Big Cypress & Other Parks Put at Risk by Trump's Climate EO

Last week, President Donald Trump signed an “Energy Independence” Executive Order that will make it more difficult for the National Park Service to protect sensitive public lands like Big Cypress from more fossil fuel development.

A Texas-based oil company started trampling through the Big Cypress National Preserve in Florida’s Everglades on Monday, initiating the first of four planned phases of oil exploration. Last week, President Donald Trump signed an “Energy Independence” Executive Order that will make it more difficult for the National Park Service to protect sensitive public lands like Big Cypress from more fossil fuel development.

While oil and gas and drilling is typically limited within the National Parks system, in some cases, the Park Service did not acquire the oil and gas mineral rights located beneath park units, resulting in a “split estate,” where the federal government owns the surface estate and another entity—individual, nonprofit organization, corporation, state or local government—owns the underlying mineral rights. As of 2015, there were 12 National Park units in this situation with active oil and gas operations. Another 30 units have the potential for future development of non-federal oil and gas rights. Big Cypress is one of them.

President Trump’s Executive Order included a provision directing Interior Secretary Ryan Zinke to review and ultimately suspend, revise, or rescind much-needed updates to what are known as the Park Service’s “9B rules” governing non-federal oil and gas rights in National Park units. The rule affected by the Order was intended to update the 39-year old 9B rules governing split estate oil and gas development within the National Park System, and would have made the following common-sense improvements:

  1. Requiring operators to post adequate bonds or other financial assurances to ensure that enough funds would be available to clean up spills and restore exploration and drilling sites to natural conditions, in the event an operator becomes insolvent or defaults on its obligations;
  2. Closing loopholes that currently exempt over half of oil and gas operations in national park units from providing any financial assurances;
  3. Closing a loophole that allows “privileged access” for oil and gas operators to construct roads or pipelines on public lands to access private oil and gas rights, without providing any compensation; and
  4. Improving the Park Service’s enforcement authority by incorporating existing penalty provisions and allowing law enforcement staff to write citations for oil and gas operators’ noncompliance.  

The Big Cypress National Preserve is an extraordinary and unique national treasure. It is essential to the health of the Florida Everglades and is home to many threatened and endangered species, including the rare Florida panther. It also serves as an important tourist destination in south Florida. Despite the fragility and regional importance of Big Cypress, the National Park Service recently authorized extensive seismic exploration within 70,000 acres of the preserve, most of which consists of sensitive wetland habitats. This is only the first of four planned phases that will ultimately encompass one-third of the preserve. If oil and gas resources are found, drilling would likely be next.

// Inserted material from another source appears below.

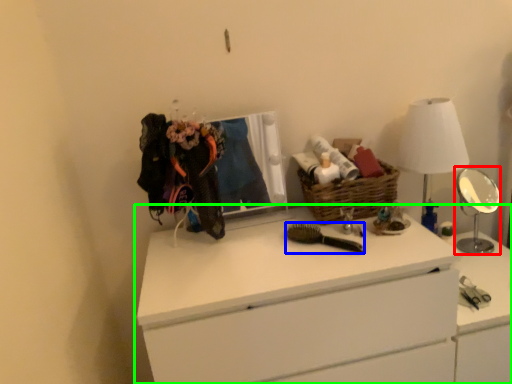 Question: Based on their relative distances, which object is nearer to mirror (highlighted by a red box)? Choose from brush (highlighted by a blue box) and chest of drawers (highlighted by a green box).

Choices:
 (A) brush
 (B) chest of drawers

Answer: (B) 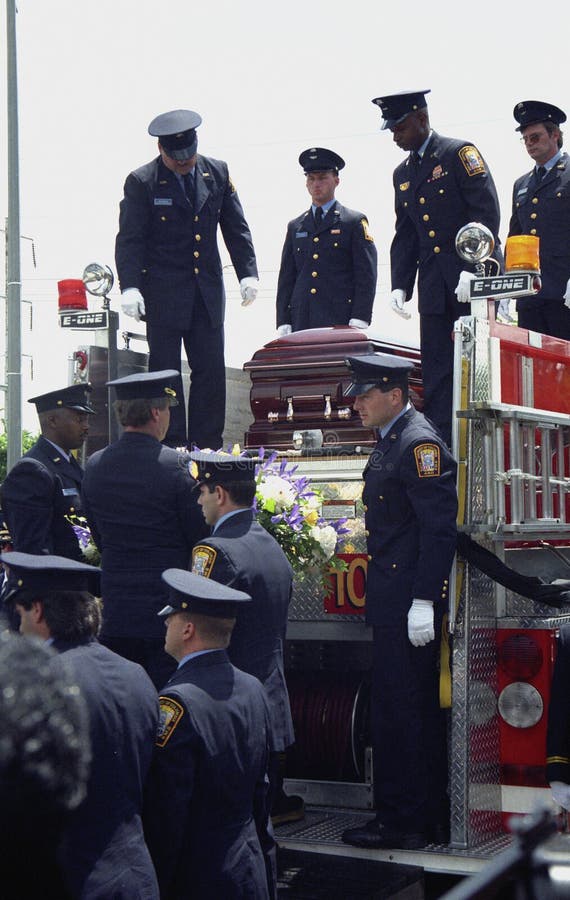 At what (x,y) coordinates should I click in order to perform the action: click on ladder. Please return your answer as a coordinate pair (x, y). This screenshot has width=570, height=900. Looking at the image, I should click on (524, 498).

Some drilling has already taken place in Big Cypress outside of the areas currently being explored for more oil and gas. However, the outdated 9B rules have not been protective enough. For example, one operator built a damaging 11-mile long private road across Big Cypress to access an oil and gas lease, which caused environmental damage to the preserve. The Park Service did not receive any compensation in exchange for allowing this damaging access, which could have been used for restoration.

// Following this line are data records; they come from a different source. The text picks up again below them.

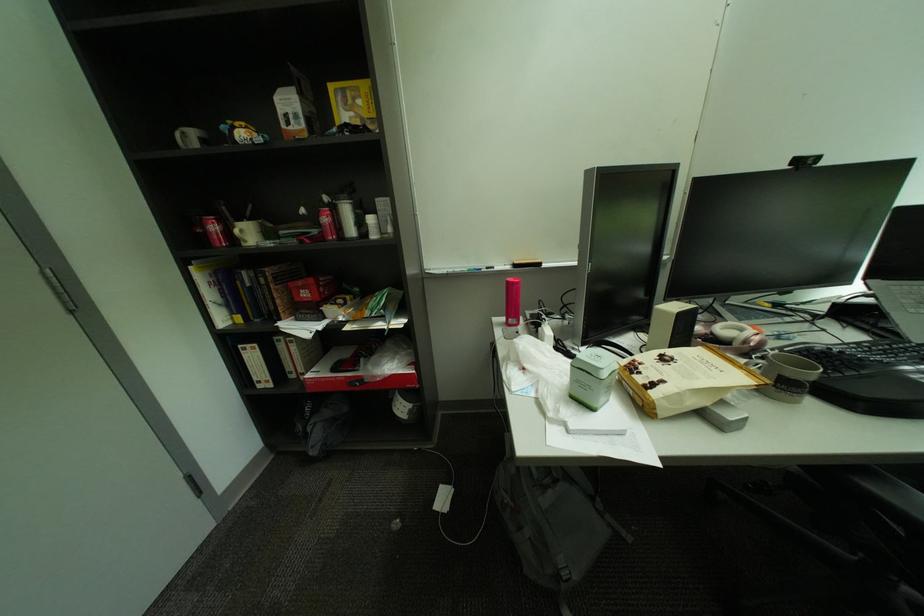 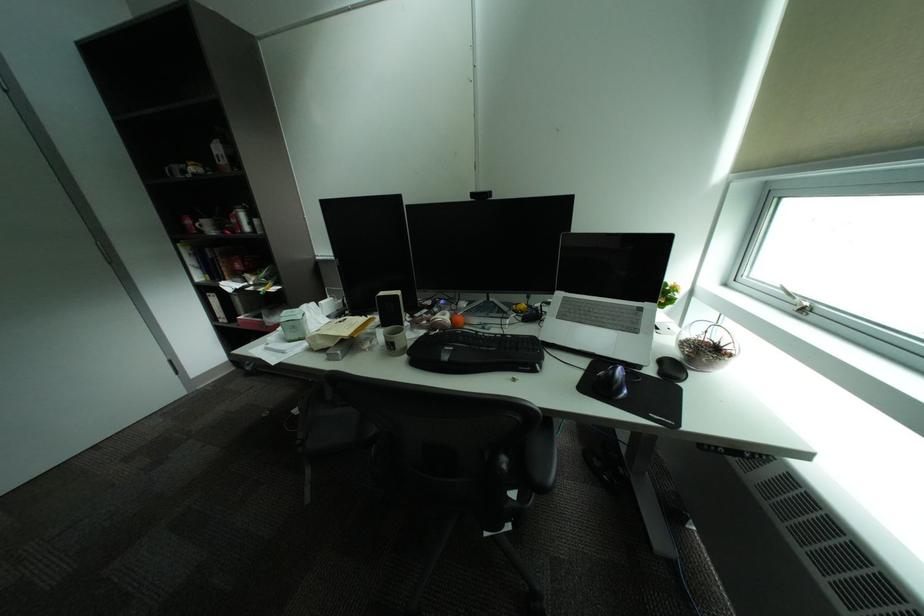 Locate, in the second image, the point that corresponds to point 869,345 in the first image.

(516, 336) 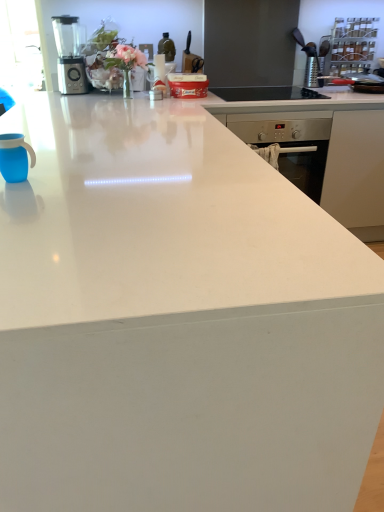 Question: Are blue matte mug at left and metallic silver blender at upper left beside each other?

Choices:
 (A) yes
 (B) no

Answer: (B)

Question: Is blue matte mug at left at the right side of metallic silver blender at upper left?

Choices:
 (A) no
 (B) yes

Answer: (B)

Question: Can you confirm if blue matte mug at left is thinner than metallic silver blender at upper left?

Choices:
 (A) no
 (B) yes

Answer: (B)

Question: Is blue matte mug at left oriented towards metallic silver blender at upper left?

Choices:
 (A) yes
 (B) no

Answer: (B)

Question: Is metallic silver blender at upper left completely or partially inside blue matte mug at left?

Choices:
 (A) yes
 (B) no

Answer: (B)

Question: In terms of height, does blue matte mug at left look taller or shorter compared to black glass gas stove at upper center?

Choices:
 (A) short
 (B) tall

Answer: (B)

Question: In terms of width, does blue matte mug at left look wider or thinner when compared to black glass gas stove at upper center?

Choices:
 (A) wide
 (B) thin

Answer: (B)

Question: From the image's perspective, is blue matte mug at left located above or below black glass gas stove at upper center?

Choices:
 (A) above
 (B) below

Answer: (B)

Question: In the image, is blue matte mug at left positioned in front of or behind black glass gas stove at upper center?

Choices:
 (A) front
 (B) behind

Answer: (A)

Question: Relative to blue matte mug at left, is black glass gas stove at upper center in front or behind?

Choices:
 (A) front
 (B) behind

Answer: (B)

Question: Choose the correct answer: Is black glass gas stove at upper center inside blue matte mug at left or outside it?

Choices:
 (A) inside
 (B) outside

Answer: (B)

Question: From their relative heights in the image, would you say black glass gas stove at upper center is taller or shorter than blue matte mug at left?

Choices:
 (A) short
 (B) tall

Answer: (A)

Question: Considering the positions of point (258, 89) and point (4, 174), is point (258, 89) closer or farther from the camera than point (4, 174)?

Choices:
 (A) closer
 (B) farther

Answer: (B)

Question: In terms of size, does black glass gas stove at upper center appear bigger or smaller than metallic silver blender at upper left?

Choices:
 (A) small
 (B) big

Answer: (B)

Question: From the image's perspective, relative to metallic silver blender at upper left, is black glass gas stove at upper center above or below?

Choices:
 (A) above
 (B) below

Answer: (B) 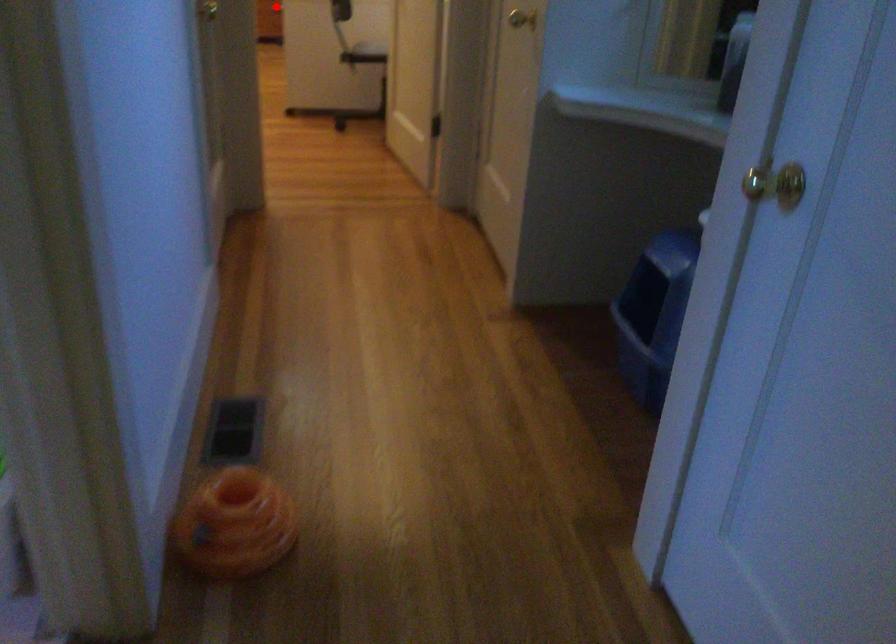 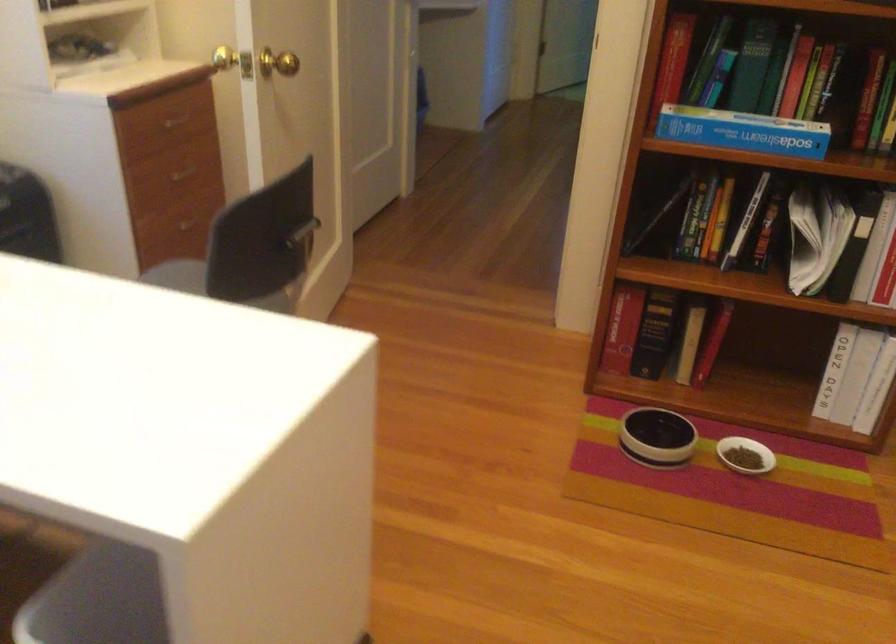 Question: I am providing you with two images of the same scene from different viewpoints. A red point is marked on the first image. Can you still see the location of the red point in image 2?

Choices:
 (A) Yes
 (B) No

Answer: (B) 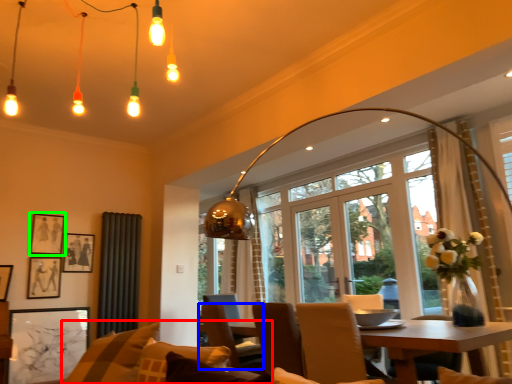 Question: Which is farther away from couch (highlighted by a red box)? chair (highlighted by a blue box) or picture frame (highlighted by a green box)?

Choices:
 (A) chair
 (B) picture frame

Answer: (B) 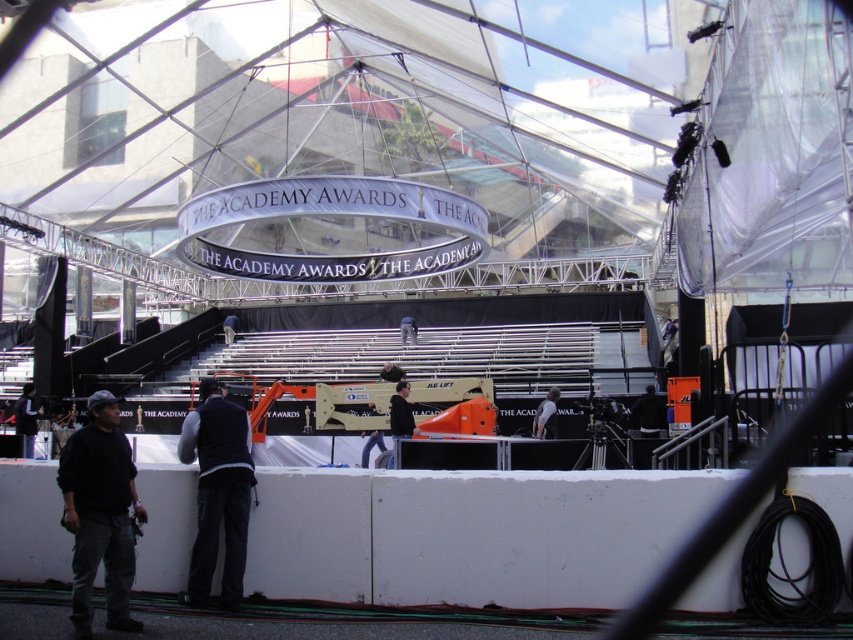 Question: Among these objects, which one is nearest to the camera?

Choices:
 (A) black fabric vest at lower left
 (B) white matte barrier at lower center

Answer: (B)

Question: Considering the real-world distances, which object is farthest from the white matte barrier at lower center?

Choices:
 (A) dark gray fabric jacket at lower left
 (B) black matte jacket at center

Answer: (B)

Question: Does black fabric vest at lower left have a smaller size compared to black matte jacket at center?

Choices:
 (A) yes
 (B) no

Answer: (B)

Question: Can you confirm if white matte barrier at lower center is positioned above dark gray fabric jacket at lower left?

Choices:
 (A) yes
 (B) no

Answer: (A)

Question: Estimate the real-world distances between objects in this image. Which object is closer to the black fabric vest at lower left?

Choices:
 (A) dark gray fabric jacket at lower left
 (B) white matte barrier at lower center

Answer: (A)

Question: Considering the relative positions of dark gray fabric jacket at lower left and black matte jacket at center in the image provided, where is dark gray fabric jacket at lower left located with respect to black matte jacket at center?

Choices:
 (A) above
 (B) below

Answer: (B)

In addition to the “privileged access” loophole, current rules only require an operator to post a bond in the amount of $200,000, for the entire oil and gas operation, which would not be enough to restore preserves like Big Cypress. Actual costs to plug and reclaim abandoned oil and gas wells in wet landscapes, such as the wetlands occurring in Big Cypress, are estimated by the Park Service to cost as much as $215,000 per well. This does not include the costs of remediating a major accident, such as a blow-out or spill, which are not uncommon in the oil and gas industry. Therefore, the precious resources in Big Cypress could be lost forever to private oil and gas development without adequate Park Service oversight.

The much-needed updates to the 9B rules would not prevent oil and gas operations in Big Cypress or other National Park units from taking place, but would provide common-sense protections. At a time when our National Parks are facing an enormous maintenance backlog, it would be irresponsible to shift the risks associated with oil and gas development from the oil and gas industry to American taxpayers.